Matt Neiderman, Gary W. Lipkin and Benjamin A. Smyth, of Duane Morris LLP, Wilmington, Delaware; OF COUNSEL: Kent A. Yalowitz, Tanya E. Kalivas and Grace Chan, of Arnold & Porter LLP, New York, New York, Attorneys for Plaintiff T. Rowe Price High Yield Fund, Inc.
Robert S. Saunders, Nicole A. DiSalvo, Ronald N. Brown, III and Matthew P. Majarian, of Skadden, Arps, Slate, Meagher & Flom LLP, Wilmington, Delaware, Attorneys for Defendant Spanish Broadcasting System, Inc.

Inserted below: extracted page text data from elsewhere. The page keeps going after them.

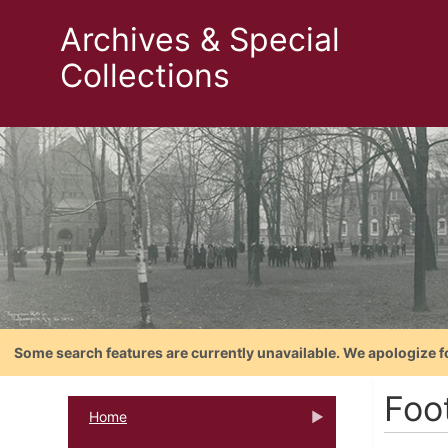
Archives & Special
Collections
Some search features are currently unavailable. We apologize f
Foo
Home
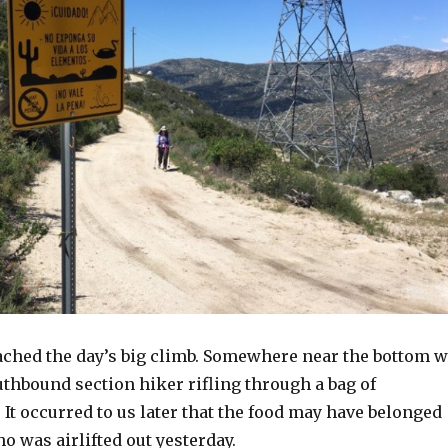
eached the day’s big climb. Somewhere near the bottom 
thbound section hiker rifling through a bag of
It occurred to us later that the food may have belonged
o was airlifted out yesterday.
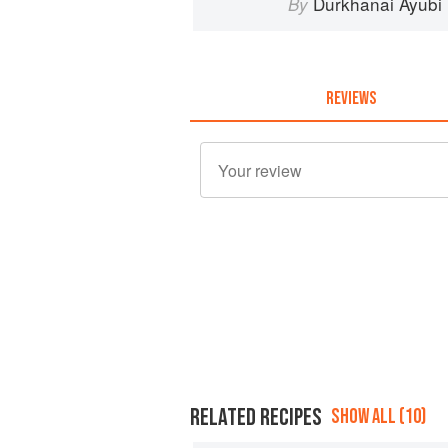
Durkhanai Ayubi
By
REVIEWS
RELATED RECIPES
SHOW ALL (10)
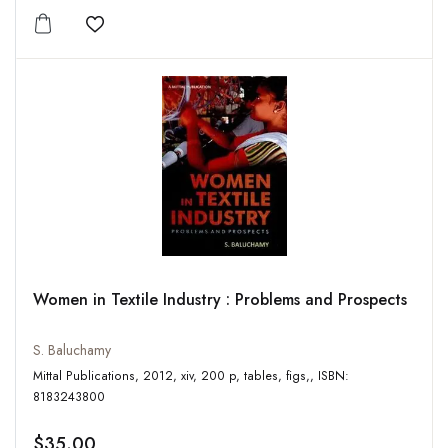
Add to wishlist
Women in Textile Industry : Problems and Prospects
S. Baluchamy
Mittal Publications, 2012, xiv, 200 p, tables, figs,, ISBN:
8183243800
$35.00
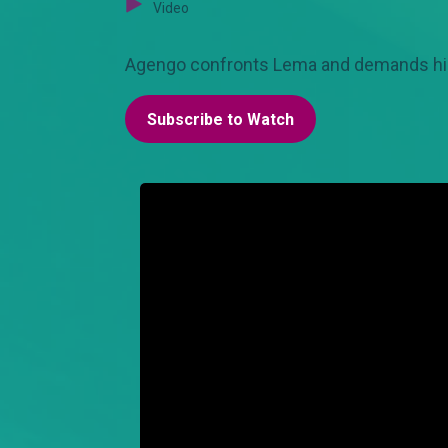
Video
Agengo confronts Lema and demands his c
Subscribe to Watch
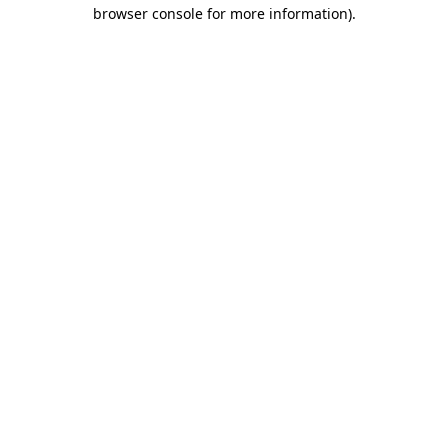
browser console for more information).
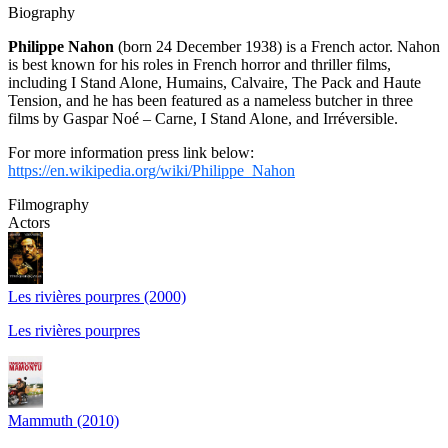
Biography
Philippe Nahon
(born 24 December 1938) is a French actor. Nahon
is best known for his roles in French horror and thriller films,
including I Stand Alone, Humains, Calvaire, The Pack and Haute
Tension, and he has been featured as a nameless butcher in three
films by Gaspar Noé – Carne, I Stand Alone, and Irréversible.
For more information press link below:
https://en.wikipedia.org/wiki/Philippe_Nahon
Filmography
Actors
Les rivières pourpres (2000)
Les rivières pourpres
Mammuth (2010)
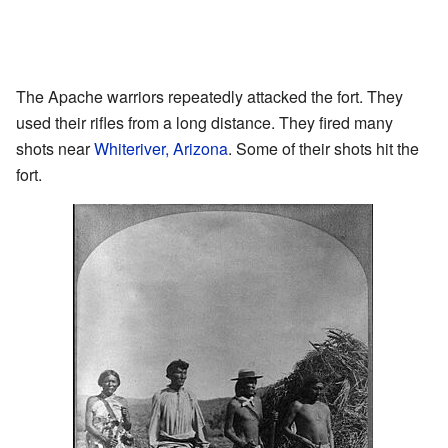
The Apache warriors repeatedly attacked the fort. They
used their rifles from a long distance. They fired many
shots near
Whiteriver, Arizona
. Some of their shots hit the
fort.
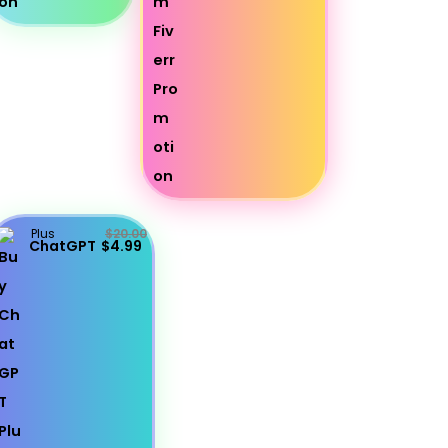
Plus
$20.00
ChatGPT
$4.99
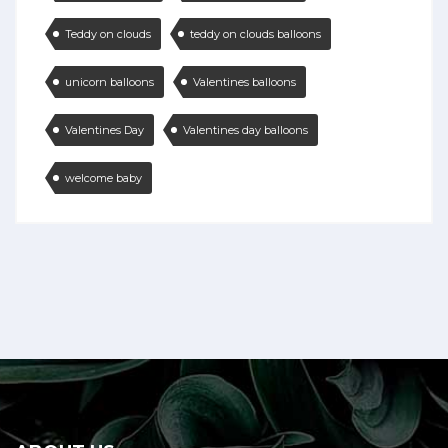
Teddy on clouds
teddy on clouds balloons
unicorn balloons
Valentines balloons
Valentines Day
Valentines day balloons
welcome baby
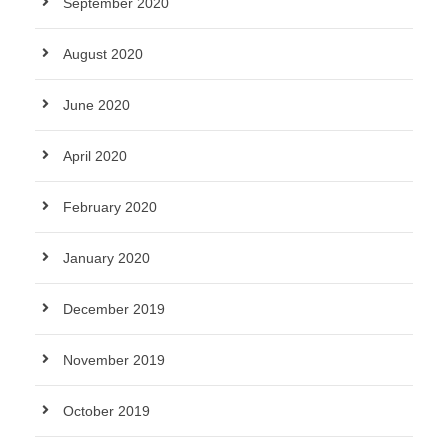
September 2020
August 2020
June 2020
April 2020
February 2020
January 2020
December 2019
November 2019
October 2019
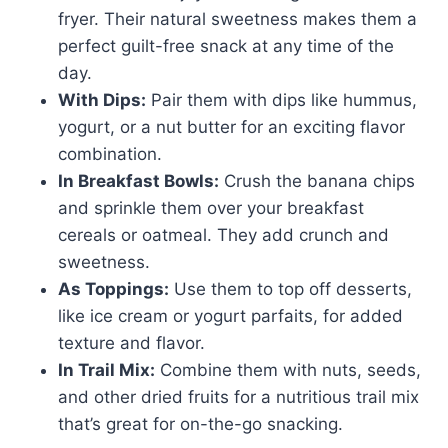
fryer. Their natural sweetness makes them a
perfect guilt-free snack at any time of the
day.
With Dips:
Pair them with dips like hummus,
yogurt, or a nut butter for an exciting flavor
combination.
In Breakfast Bowls:
Crush the banana chips
and sprinkle them over your breakfast
cereals or oatmeal. They add crunch and
sweetness.
As Toppings:
Use them to top off desserts,
like ice cream or yogurt parfaits, for added
texture and flavor.
In Trail Mix:
Combine them with nuts, seeds,
and other dried fruits for a nutritious trail mix
that’s great for on-the-go snacking.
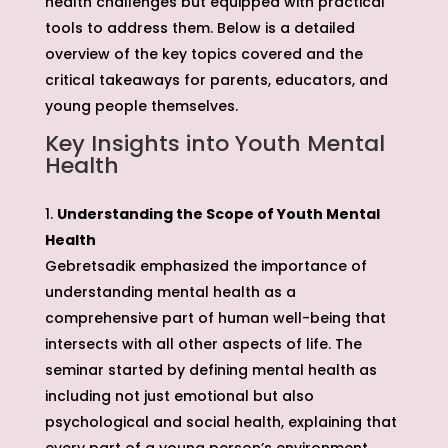
health challenges but equipped with practical
tools to address them. Below is a detailed
overview of the key topics covered and the
critical takeaways for parents, educators, and
young people themselves.
Key Insights into Youth Mental
Health
Understanding the Scope of Youth Mental
Health
Gebretsadik emphasized the importance of
understanding mental health as a
comprehensive part of human well-being that
intersects with all other aspects of life. The
seminar started by defining mental health as
including not just emotional but also
psychological and social health, explaining that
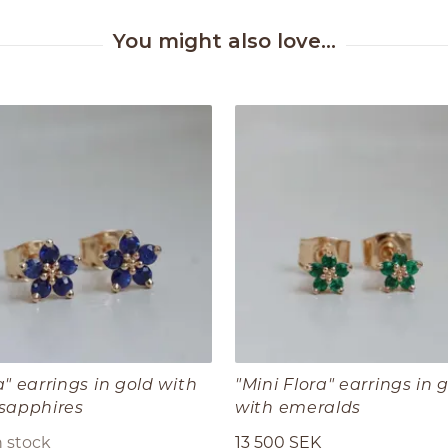
a" earrings in gold with
"Mini Flora" earrings in 
 sapphires
with emeralds
n stock
13 500 SEK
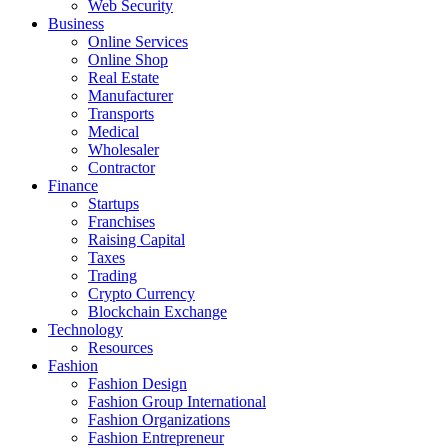
Web Security
Business
Online Services
Online Shop
Real Estate
Manufacturer
Transports
Medical
Wholesaler
Contractor
Finance
Startups
Franchises
Raising Capital
Taxes
Trading
Crypto Currency
Blockchain Exchange
Technology
Resources
Fashion
Fashion Design‎
Fashion Group International
Fashion Organizations‎
Fashion Entrepreneur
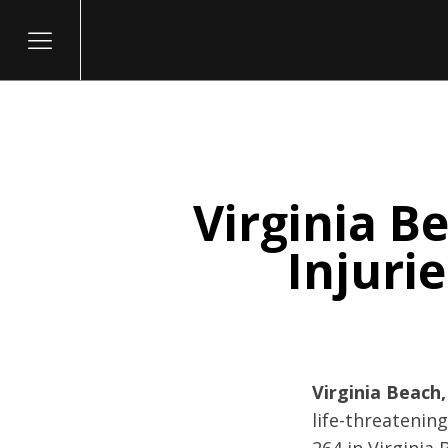
Virginia B
itary
Injuri
Virginia Beach,
life-threatening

GLASSCOCK, Vice Chancellor
In this case, the Plaintiffs, equity holders in the Defendant company, invested in preferred stock that accrued dividends daily, which dividends were payable quarterly as and if declared by the company's board of directors. If the dividend was not paid for four consecutive quarters, the Certificate of Designation in connection with the stock provided that a "Voting Rights Triggering Event" (a "VRTE") had occurred, conferring upon the Plaintiffs certain rights, including a right to fill seats on the company board, and to constrain the company from acquiring certain additional debt during the period the dividend arrearage continued. In 2009, the company began to fail to make dividend payments, and- under the Plaintiffs' reading of the Certificate of Designation-a VRTE occurred no later than July 2010. Nonetheless, the Plaintiffs did not assert their rights under the Certificate of Designation at that time. Moreover, when the company's board determined that it needed additional capital and acquired debt in separate, publically-announced transactions in May 2011 and January 2012, the Plaintiffs stood mute. Finally, on February 14, 2013, one of the Plaintiffs filed this suit, contending that a VRTE had occurred in 2010, and therefore the debt transactions of 2011 and 2012 were in breach of its contract rights under the Certificate of Designation. The Plaintiffs seek damages as a result of the breach.
The Defendant contends that the Plaintiffs misread the Certificate of Designation, and that no VRTE occurred in 2010. I need not reach that issue, however, because I find that, assuming that a VRTE did occur, the Plaintiffs, with at least imputed knowledge of both that fact and that the board nonetheless intended to incur additional debt, made no objection to that action, and instead stood by and allowed the breach to occur. Under the particular facts set out below, I find that the Plaintiffs acquiesced to the actions of the company during the time of any VRTE resulting from the failure of the company to pay dividends through July 2010, and the Plaintiffs are therefore not entitled to the relief they seek.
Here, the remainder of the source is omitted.